The types of diabetes insipidus that you have will determine your treatment options.

You might simply need to drink more water if you have mild diabetic insipidus.

  • Central diabetes insipidus. Your doctor will first address the abnormality if the condition is brought on by one, such as a tumor, in the pituitary gland or hypothalamus. Desmopressin (DDAVP, Nocdurna), a synthetic hormone, is typically used to treat this type. Anti-diuretic hormone (ADH) is replaced by this medicine, which also lessens urination. Desmopressin comes in tablet, nasal spray, and injection forms. The majority of people with central diabetes insipidus still produce some ADH, even though the amount can change daily. Therefore, the dosage of desmopressin you require may also change. Desmopressin overdose can result in water retention and potentially dangerously low blood salt levels.
  • Nephrogenic diabetes insipidus. Desmopressin won’t help because the kidneys don’t react to ADH effectively in this type of diabetes insipidus. Instead, to lessen the volume of urine your kidneys produce, your doctor could advise a low-salt diet. Additionally, you must consume enough water to stay hydrated.

Your symptoms might get better with treatment with the medication hydrochlorothiazide. Although the diuretic drug hydrochlorothiazide typically causes an increase in urine production, it can also cause a decrease in urine production in some individuals with nephrogenic diabetes insipidus.

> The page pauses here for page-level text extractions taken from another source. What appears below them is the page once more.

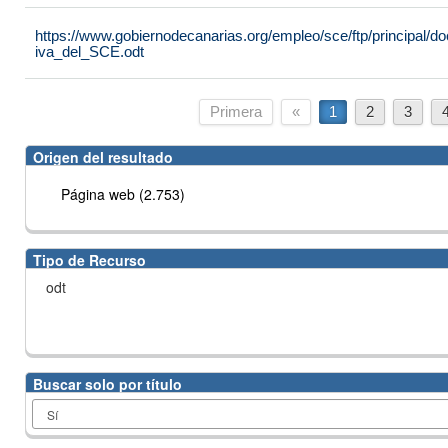
https://www.gobiernodecanarias.org/empleo/sce/ftp/principal
iva_del_SCE.odt
Primera
«
1
2
3
Origen del resultado
Página web (2.753)
Tipo de Recurso
odt
Buscar solo por título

Stopping the meds you’re taking could help if your symptoms are brought on by them. Nevertheless, consult your doctor before stopping any medication.

  • Gestational diabetes insipidus. The synthetic hormone desmopressin is the most common form of treatment for those who have pregnancy diabetes insipidus.
  • Primary polydipsia. Other than reducing fluid intake, there is no specific treatment for this type of diabetes insipidus. If a mental disease is connected to the condition, treating the mental illness may help with the symptoms of diabetes insipidus.